TASK TO CARRY OUT:
Repeat each entry word for word; the images are not part of the copy.

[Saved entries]
-------

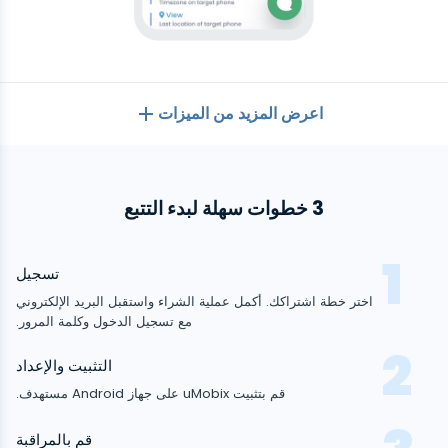
اعرض المزيد من الميزات
بشكل عام
3 خطوات سهلة لبدء التتبع
سجلات المكالمات
تطبيقات المراسلة
قائمة جهات الاتصال
تطبيقات المراسلة
تسجيل
وسائل التواصل الاجتماعي
رسائل نصية
اختر خطة اشتراكك. أكمل عملية الشراء واستقبل البريد الإلكتروني
WhatsApp
متعقب
متعقب
مع تسجيل الدخول وكلمة المرور.
وسائل التواصل الاجتماعي
أندرويد
آيفون
موقع GPS
الوسائط
Facebook messenger
التثبيت والإعداد
Facebook
كلوغر
تتبع الصور والفيديو
قم بتثبيت uMobix على جهاز Android مستهدف.
Zoom
الإنترنت
Instagram
إشعارات
Viber
متصفح التاريخ
قم بالمراقبة
قريب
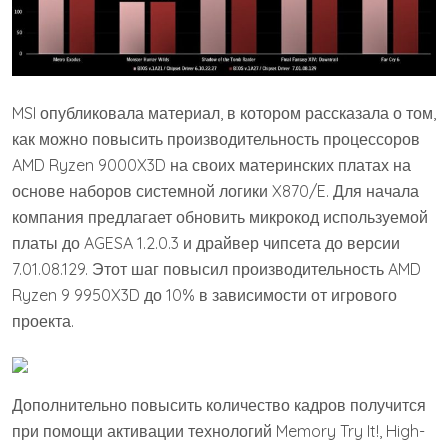
MSI опубликовала материал, в котором рассказала о том,
как можно повысить производительность процессоров
AMD Ryzen 9000X3D на своих материнских платах на
основе наборов системной логики X870/E. Для начала
компания предлагает обновить микрокод используемой
платы до AGESA 1.2.0.3 и драйвер чипсета до версии
7.01.08.129. Этот шаг повысил производительность AMD
Ryzen 9 9950X3D до 10% в зависимости от игрового
проекта.
Дополнительно повысить количество кадров получится
при помощи активации технологий Memory Try It!, High-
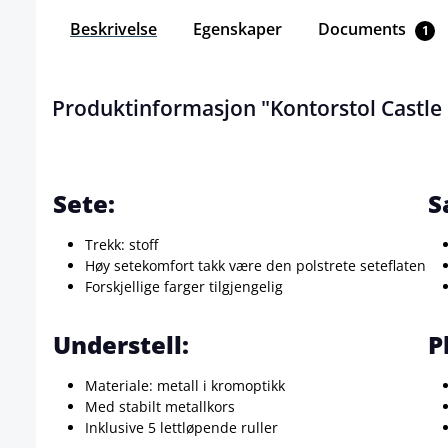
Beskrivelse
Egenskaper
Documents
1
Produktinformasjon "Kontorstol Castle 
Sete:
S
Trekk: stoff
Høy setekomfort takk være den polstrete seteflaten
Forskjellige farger tilgjengelig
Understell:
P
Materiale: metall i kromoptikk
Med stabilt metallkors
Inklusive 5 lettløpende ruller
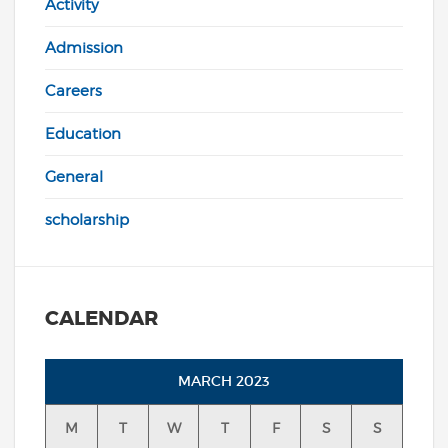
Activity
Admission
Careers
Education
General
scholarship
CALENDAR
MARCH 2023
M
T
W
T
F
S
S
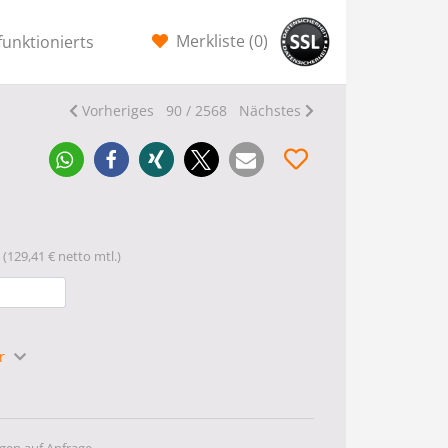
Merkliste (
0
)
funktionierts
Vorheriges
90 / 2568
Nächstes
(129,41 € netto mtl.)
hr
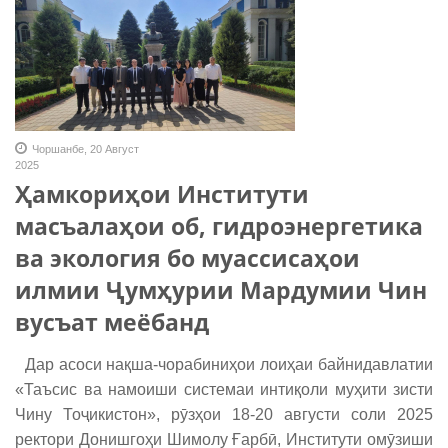
Чоршанбе, 20 Август
2025
Ҳамкориҳои Институти
масъалаҳои об, гидроэнергетика
ва экология бо муассисаҳои
илмии Ҷумҳурии Мардумии Чин
вусъат меёбанд
Дар асоси нақша-чорабиниҳои лоиҳаи байнидавлатии
«Таъсис ва намоиши системаи интиқоли муҳити зисти
Чину Тоҷикистон», рӯзҳои 18-20 августи соли 2025
ректори Донишгоҳи Шимолу Ғарбӣ, Институти омӯзиши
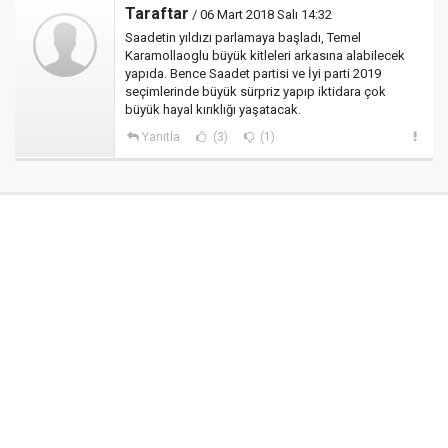
Taraftar
/ 06 Mart 2018 Salı 14:32
Saadetin yıldızı parlamaya başladı, Temel
Karamollaoglu büyük kitleleri arkasına alabilecek
yapıda. Bence Saadet partisi ve İyi parti 2019
seçimlerinde büyük sürpriz yapıp iktidara çok
büyük hayal kırıklığı yaşatacak.
Yanıtla
(3)
(1)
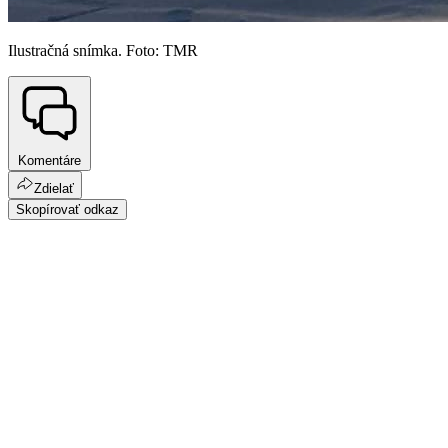
Ilustračná snímka. Foto: TMR
Komentáre
Zdielať
Skopírovať odkaz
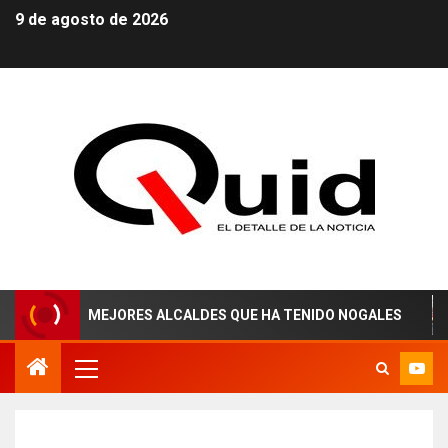
9 de agosto de 2026
 LOS MEJORES ALCALDES QUE HA TENIDO NOGALES
¡AG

-------

ANSWER AREA:
اعرض المزيد من الميزات
بشكل عام
3 خطوات سهلة لبدء التتبع
سجلات المكالمات
تطبيقات المراسلة
قائمة جهات الاتصال
تطبيقات المراسلة
تسجيل
وسائل التواصل الاجتماعي
رسائل نصية
اختر خطة اشتراكك. أكمل عملية الشراء واستقبل البريد الإلكتروني
WhatsApp
متعقب
متعقب
مع تسجيل الدخول وكلمة المرور.
وسائل التواصل الاجتماعي
أندرويد
آيفون
موقع GPS
الوسائط
Facebook messenger
التثبيت والإعداد
Facebook
كلوغر
تتبع الصور والفيديو
قم بتثبيت uMobix على جهاز Android مستهدف.
Zoom
الإنترنت
Instagram
إشعارات
Viber
متصفح التاريخ
قم بالمراقبة
قريب
MSI опубликовала материал, в котором рассказала о том,
как можно повысить производительность процессоров
AMD Ryzen 9000X3D на своих материнских платах на
основе наборов системной логики X870/E. Для начала
компания предлагает обновить микрокод используемой
платы до AGESA 1.2.0.3 и драйвер чипсета до версии
7.01.08.129. Этот шаг повысил производительность AMD
Ryzen 9 9950X3D до 10% в зависимости от игрового
проекта.
Дополнительно повысить количество кадров получится
при помощи активации технологий Memory Try It!, High-
Beskrivelse
Egenskaper
Documents
1
Produktinformasjon "Kontorstol Castle 
Sete:
S
Trekk: stoff
Høy setekomfort takk være den polstrete seteflaten
Forskjellige farger tilgjengelig
Understell:
P
Materiale: metall i kromoptikk
Med stabilt metallkors
Inklusive 5 lettløpende ruller
Activity
Admission
Careers
Education
General
scholarship
CALENDAR
MARCH 2023
M
T
W
T
F
S
S
Merkliste (
0
)
funktionierts
Vorheriges
90 / 2568
Nächstes
(129,41 € netto mtl.)
hr
Чоршанбе, 20 Август
2025
Ҳамкориҳои Институти
масъалаҳои об, гидроэнергетика
ва экология бо муассисаҳои
илмии Ҷумҳурии Мардумии Чин
вусъат меёбанд
Дар асоси нақша-чорабиниҳои лоиҳаи байнидавлатии
«Таъсис ва намоиши системаи интиқоли муҳити зисти
Чину Тоҷикистон», рӯзҳои 18-20 августи соли 2025
ректори Донишгоҳи Шимолу Ғарбӣ, Институти омӯзиши
Taraftar
/ 06 Mart 2018 Salı 14:32
Saadetin yıldızı parlamaya başladı, Temel
Karamollaoglu büyük kitleleri arkasına alabilecek
yapıda. Bence Saadet partisi ve İyi parti 2019
seçimlerinde büyük sürpriz yapıp iktidara çok
büyük hayal kırıklığı yaşatacak.
Yanıtla
(3)
(1)
Ilustračná snímka. Foto: TMR
Komentáre
Zdielať
Skopírovať odkaz
9 de agosto de 2026
 LOS MEJORES ALCALDES QUE HA TENIDO NOGALES
¡AG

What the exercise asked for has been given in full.